The U.S. Department of Transportation has released a study on the potential impacts of climate changes and land subsidence, the natural sinking of an area’s land mass, on transportation infrastructure in the U.S. Gulf Coast region. The release is phase one of a three-part study.
“This study provides transportation planners in the Gulf Coast region with valuable information that will assist them as they make decisions for the future,” says Secretary of Transportation Mary E. Peters.
The Impacts of Climate Change and Variability on Transportation Systems and Infrastructure: Gulf Coast Study, Phase I provides an assessment of the vulnerabilities of transportation systems in the region to potential changes in weather patterns and related impacts, as well as the effect of natural land subsidence and other environmental factors in the region. The area examined by the study includes 48 contiguous counties in four states, running from Galveston, Texas, to Mobile, Ala.
Based on 21 simulation models and a range of emissions scenarios, the study found that potential changes in climate over the next 50 to 100 years could disrupt transportation services in the region. Twenty-seven percent of major roads, 9 percent of rail lines and 72 percent of area ports are at or below 4 feet in elevation, and could be vulnerable to flooding due to future sea level rise and natural sinking of the area’s land mass.

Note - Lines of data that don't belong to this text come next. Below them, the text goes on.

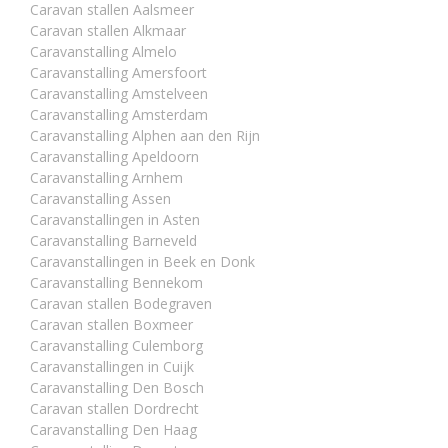
Caravan stallen Aalsmeer
Caravan stallen Alkmaar
Caravanstalling Almelo
Caravanstalling Amersfoort
Caravanstalling Amstelveen
Caravanstalling Amsterdam
Caravanstalling Alphen aan den Rijn
Caravanstalling Apeldoorn
Caravanstalling Arnhem
Caravanstalling Assen
Caravanstallingen in Asten
Caravanstalling Barneveld
Caravanstallingen in Beek en Donk
Caravanstalling Bennekom
Caravan stallen Bodegraven
Caravan stallen Boxmeer
Caravanstalling Culemborg
Caravanstallingen in Cuijk
Caravanstalling Den Bosch
Caravan stallen Dordrecht
Caravanstalling Den Haag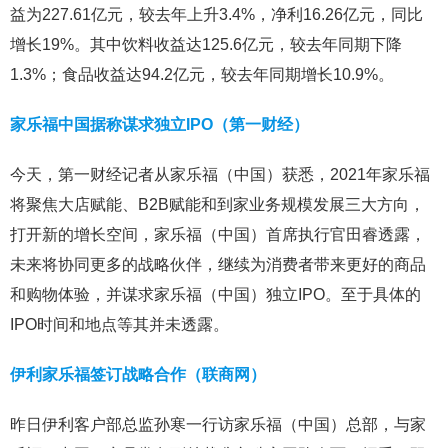
益为227.61亿元，较去年上升3.4%，净利16.26亿元，同比
增长19%。其中饮料收益达125.6亿元，较去年同期下降
1.3%；食品收益达94.2亿元，较去年同期增长10.9%。
家乐福中国据称谋求独立IPO（第一财经）
今天，第一财经记者从家乐福（中国）获悉，2021年家乐福
将聚焦大店赋能、B2B赋能和到家业务规模发展三大方向，
打开新的增长空间，家乐福（中国）首席执行官田睿透露，
未来将协同更多的战略伙伴，继续为消费者带来更好的商品
和购物体验，并谋求家乐福（中国）独立IPO。至于具体的
IPO时间和地点等其并未透露。
伊利家乐福签订战略合作（联商网）
昨日伊利客户部总监孙寒一行访家乐福（中国）总部，与家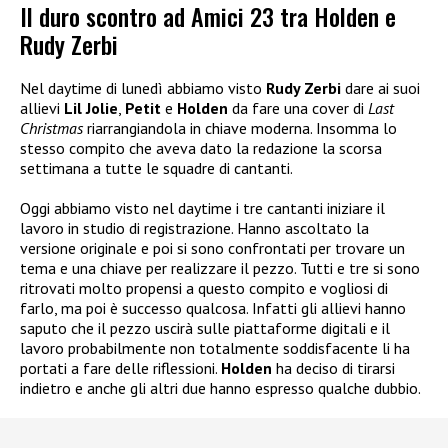
Il duro scontro ad Amici 23 tra Holden e
Rudy Zerbi
Nel daytime di lunedì abbiamo visto
Rudy Zerbi
dare ai suoi
allievi
Lil Jolie
,
Petit
e
Holden
da fare una cover di
Last
Christmas
riarrangiandola in chiave moderna. Insomma lo
stesso compito che aveva dato la redazione la scorsa
settimana a tutte le squadre di cantanti.
Oggi abbiamo visto nel daytime i tre cantanti iniziare il
lavoro in studio di registrazione. Hanno ascoltato la
versione originale e poi si sono confrontati per trovare un
tema e una chiave per realizzare il pezzo. Tutti e tre si sono
ritrovati molto propensi a questo compito e vogliosi di
farlo, ma poi è successo qualcosa. Infatti gli allievi hanno
saputo che il pezzo uscirà sulle piattaforme digitali e il
lavoro probabilmente non totalmente soddisfacente li ha
portati a fare delle riflessioni.
Holden
ha deciso di tirarsi
indietro e anche gli altri due hanno espresso qualche dubbio.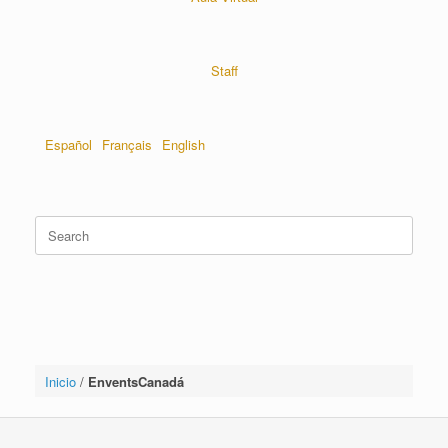
Staff
Español
Français
English
Inicio
/
EnventsCanadá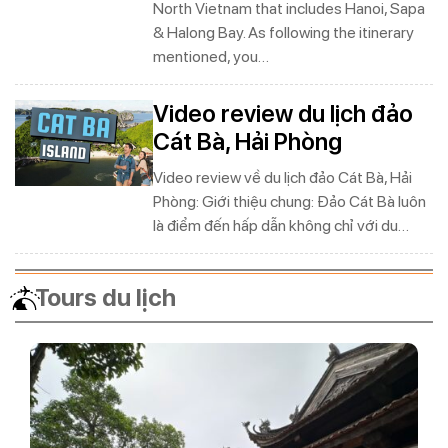
North Vietnam that includes Hanoi, Sapa
& Halong Bay. As following the itinerary
mentioned, you…
Video review du lịch đảo
Cát Bà, Hải Phòng
Video review về du lịch đảo Cát Bà, Hải
Phòng: Giới thiệu chung: Đảo Cát Bà luôn
là điểm đến hấp dẫn không chỉ với du…
Tours du lịch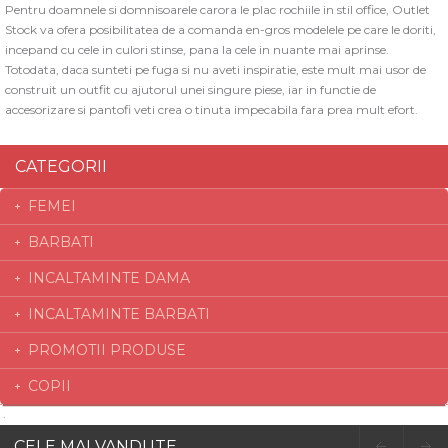
Pentru doamnele si domnisoarele carora le plac rochiile in stil office, Outlet
Stock va ofera posibilitatea de a comanda en-gros modelele pe care le doriti,
incepand cu cele in culori stinse, pana la cele in nuante mai aprinse.
Totodata, daca sunteti pe fuga si nu aveti inspiratie, este mult mai usor de
construit un outfit cu ajutorul unei singure piese, iar in functie de
accesorizare si pantofi veti crea o tinuta impecabila fara prea mult efort.
CATEGORII
FEMEI
BARBATI
INCALTAMINTE DAMA
INCALTAMINTE BARBATI
PROMOTII PRODUSE
COPII
CELE MAI VANDUTE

The study is designed to help state and local officials as they develop their transportation plans and make investment decisions. Federal transportation officials will continue to work closely with state and local planners as they incorporate the study into their planning processes.
Subsequent phases of the study — available online at http://climate.dot.gov — will focus on risks and adaptation strategies involved in planning, investment, design and operational decisions for infrastructure in the Gulf Coast region and nationwide. The study was performed in partnership with the U.S. Geological Survey and state and local researchers, and is one of 21 “synthesis and assessment” reports produced as part of the U.S. Climate Change Science Program.